Cauchy-Schwarz inequality for positive semidefinite matrices

cauchy-schwarz-inequalitylinear algebramatrices

I have a vector space $V$ of finite dimension $n$ over the field $\mathbb R$. I define the following product
$$u\otimes v=\sum_{i=0}^\infty b_iu_iv_i^T$$
where $b_i\in\mathbb R^+$ and all $u_i$ and $v_i$ are elements of the vector space $V=\mathbb R^n$. In the context of this formula, we use $u$ (and $v$) to mean the infinite list of $u_i$ (and $v_i$). This product defines a matrix in $\mathbb R^{n\times n}$, given a choice of basis in $V$. In particular, $u\otimes u$ will be (symmetrical) positive semidefinite.

We can assume that $\sum b_i$ converges and that all $u_i$ and $v_i$ are bounded (the $L^2$ norm of each vector is bounded). That ensures that $u\otimes v$ converges.

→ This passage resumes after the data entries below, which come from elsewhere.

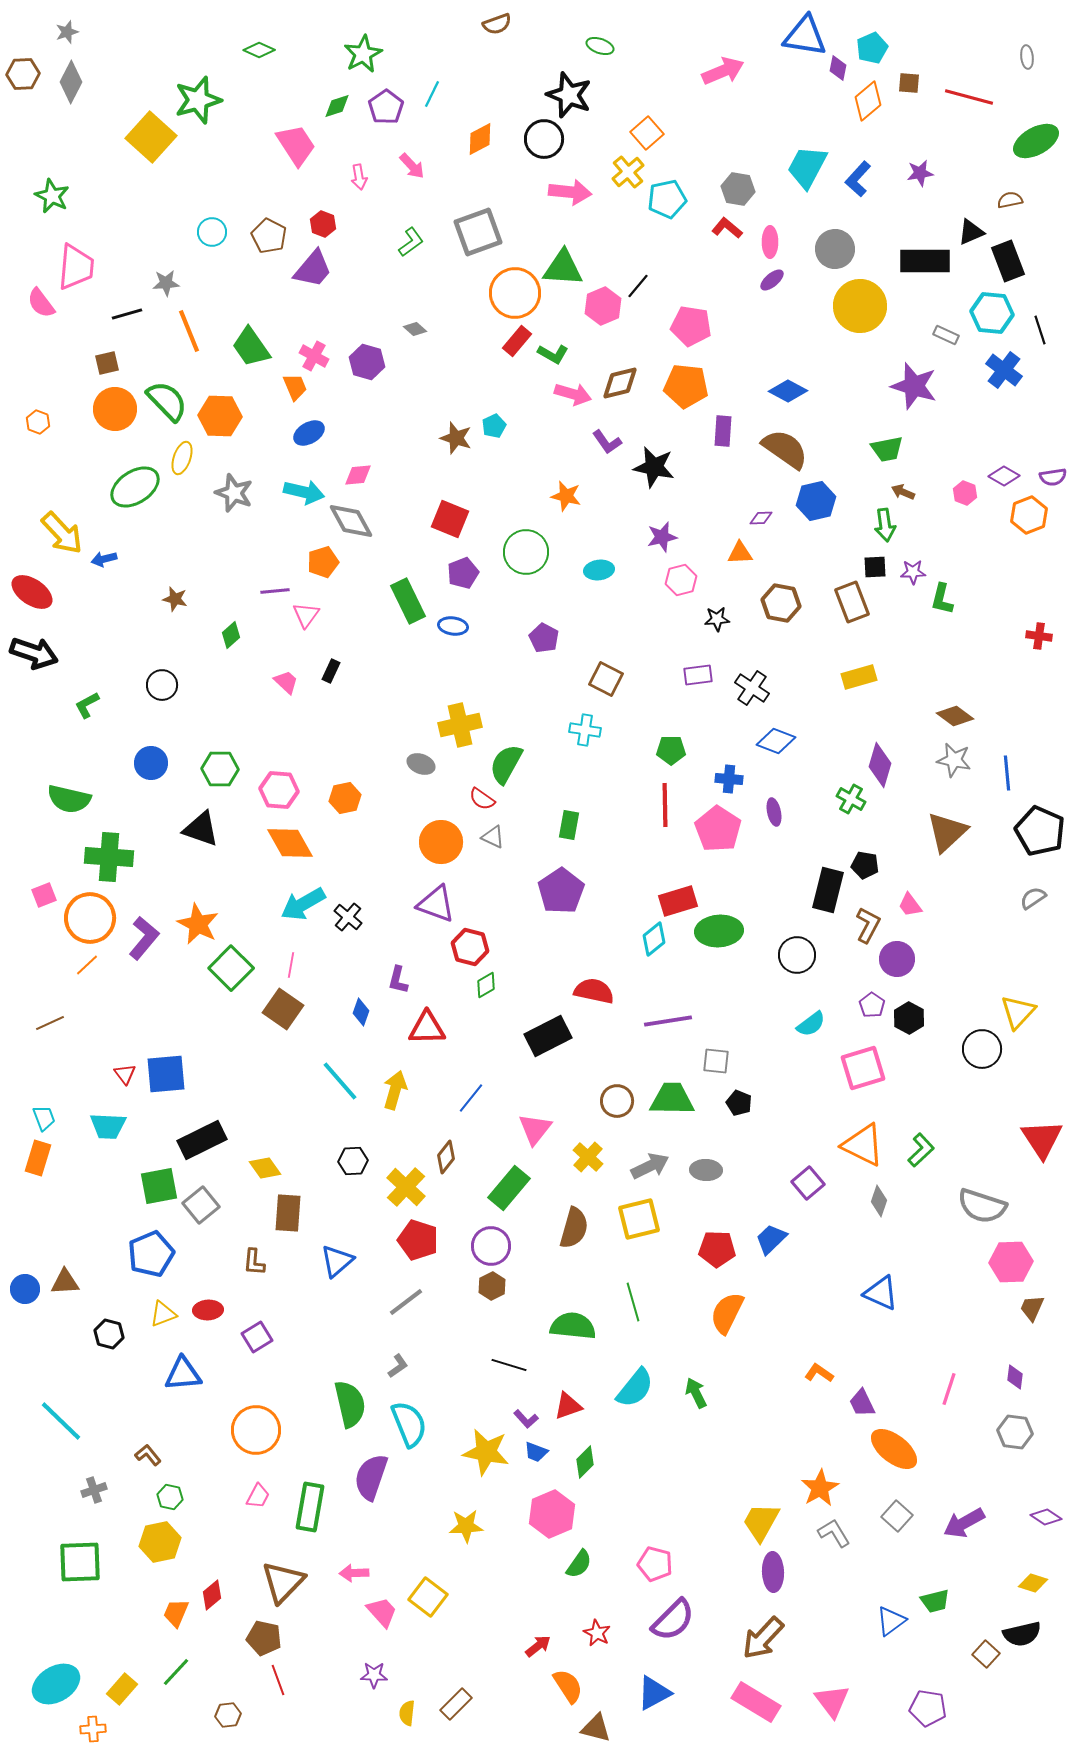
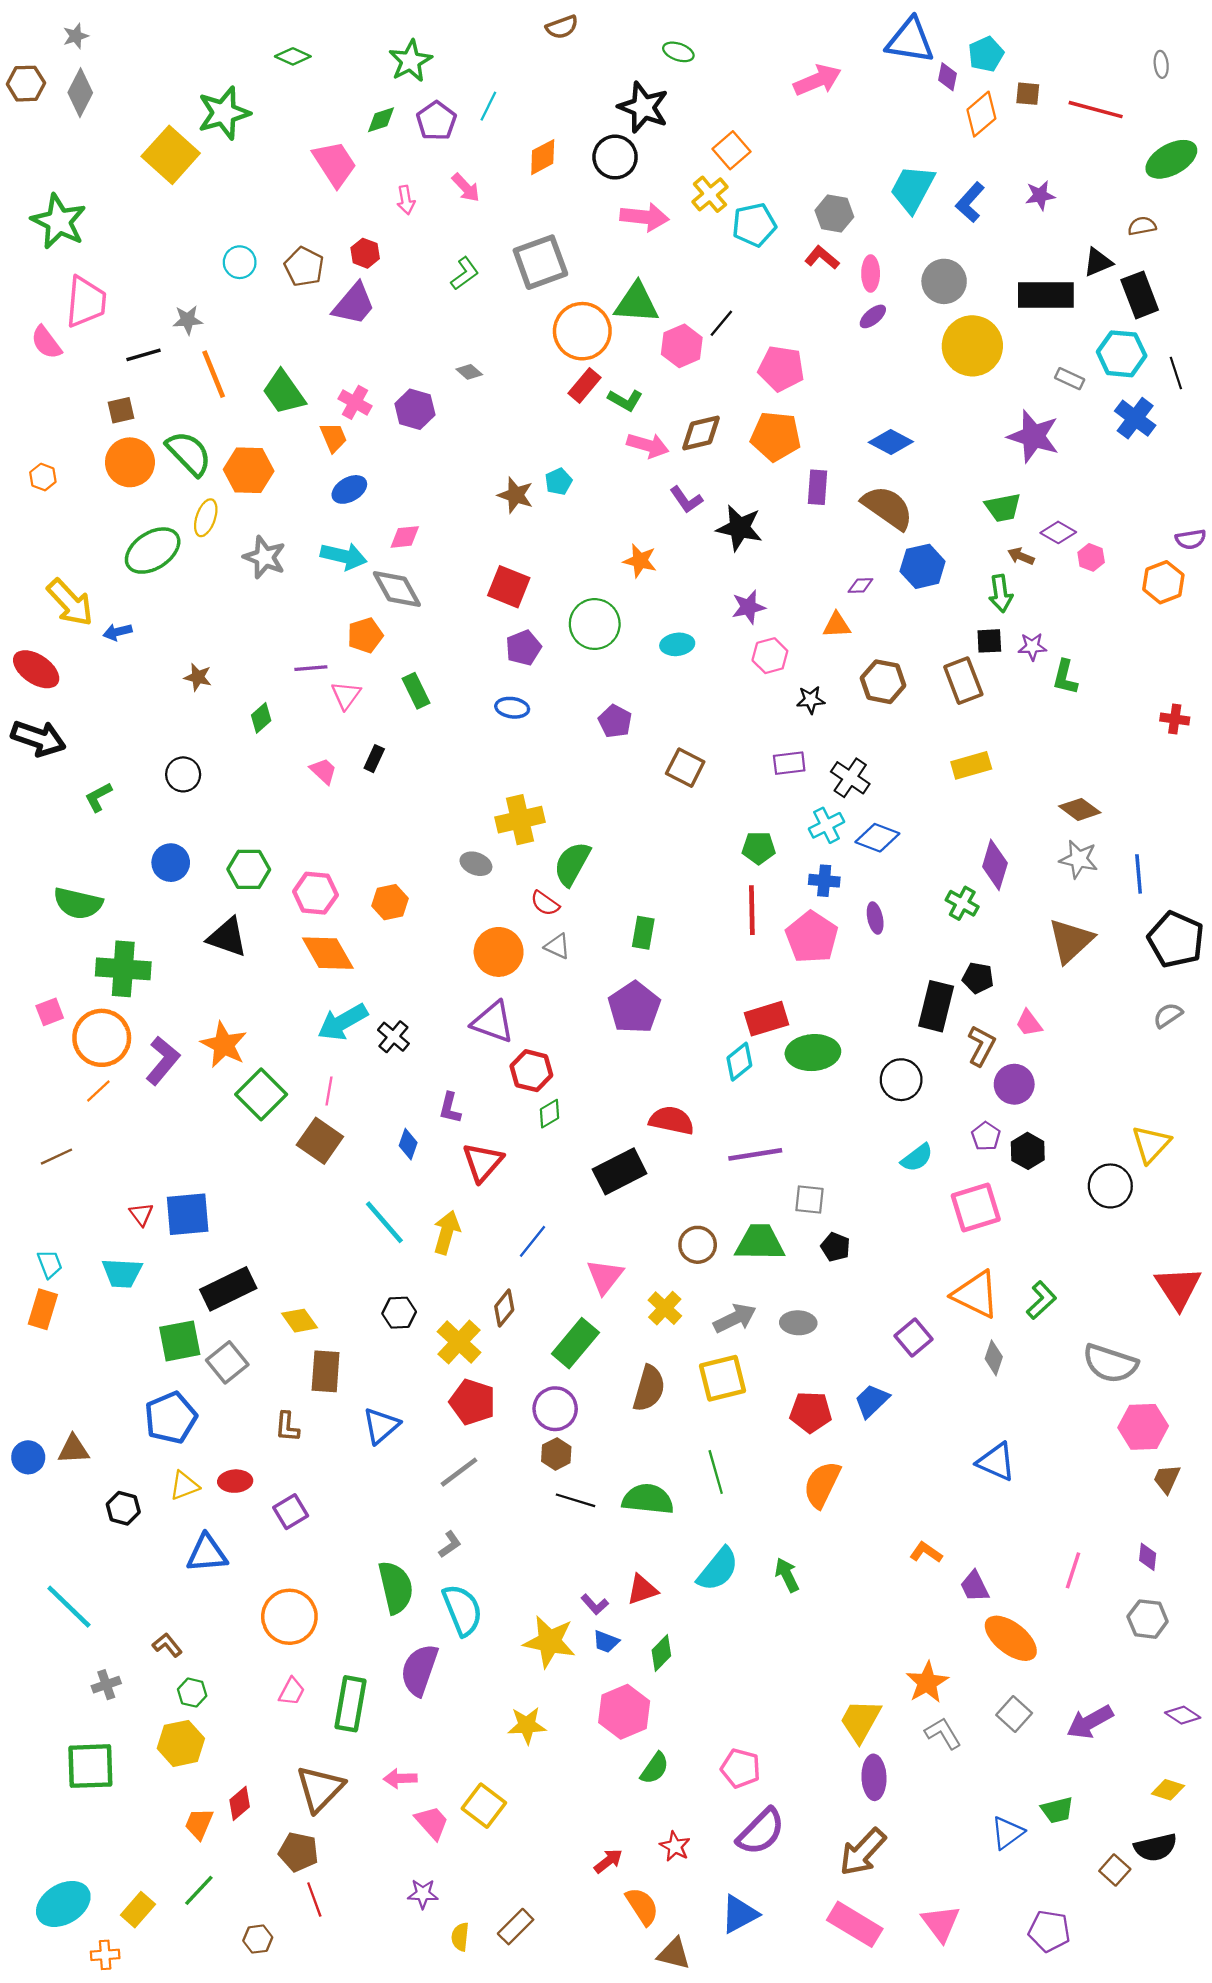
green star: (52, 196) -> (59, 221), size x1.4
purple diamond: (1004, 476) -> (1058, 532), moved
green rectangle: (408, 601) -> (416, 691), moved, size x0.7
cyan cross: (585, 730) -> (826, 825), moved, turned -36
red triangle: (427, 1028) -> (483, 1162), turned -48
black line: (509, 1365) -> (575, 1500), moved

If we choose $n=1$, the product $u\otimes v$ simplifies to a scalar product and we can easily show using Cauchy-Schwarz that:
$$(u\otimes u)-(u\otimes v)(v\otimes v)^{-1}(v\otimes u)\ge0$$

How would I prove a similar inequality in general, for any finite $n$? As $b_i>0$ for all $i$, we have both $u\otimes u$ and $v\otimes v$ (symmetrical) positive semidefinite matrices so the inequality should be understood as meaning that $(u\otimes u)-(u\otimes v)(v\otimes v)^{-1}(v\otimes u)$ is also (symmetrical) positive semidefinite.

Best Answer

This is true even if $v\otimes v$ is singular, provided that you replace $(v\otimes v)^{-1}$ by the Moore-Penrose pseudo-inverse $(v\otimes v)^+$. For each integer $k$, let $U_k=\pmatrix{\sqrt{b_1}u_1&\sqrt{b_2}u_2&\cdots&\sqrt{b_k}u_k}$ and define $V_k$ analogously. Then $$ U_kU_k^T-U_kV_k^T(V_kV_k^T)^+V_kU_k^T =U_k\left[I_k-V_k^T(V_kV_k^T)^+V_k\right]U_k^T.\tag{1} $$ Since $I_k-V_k^T(V_kV_k^T)^+V_k$ is an orthogonal projection, both sides on $(1)$ are positive semidefinite. Pass $k$ to the limit, we obtain $u\otimes u-(u\otimes v)(v\otimes v)^+(v\otimes u)\succeq0$.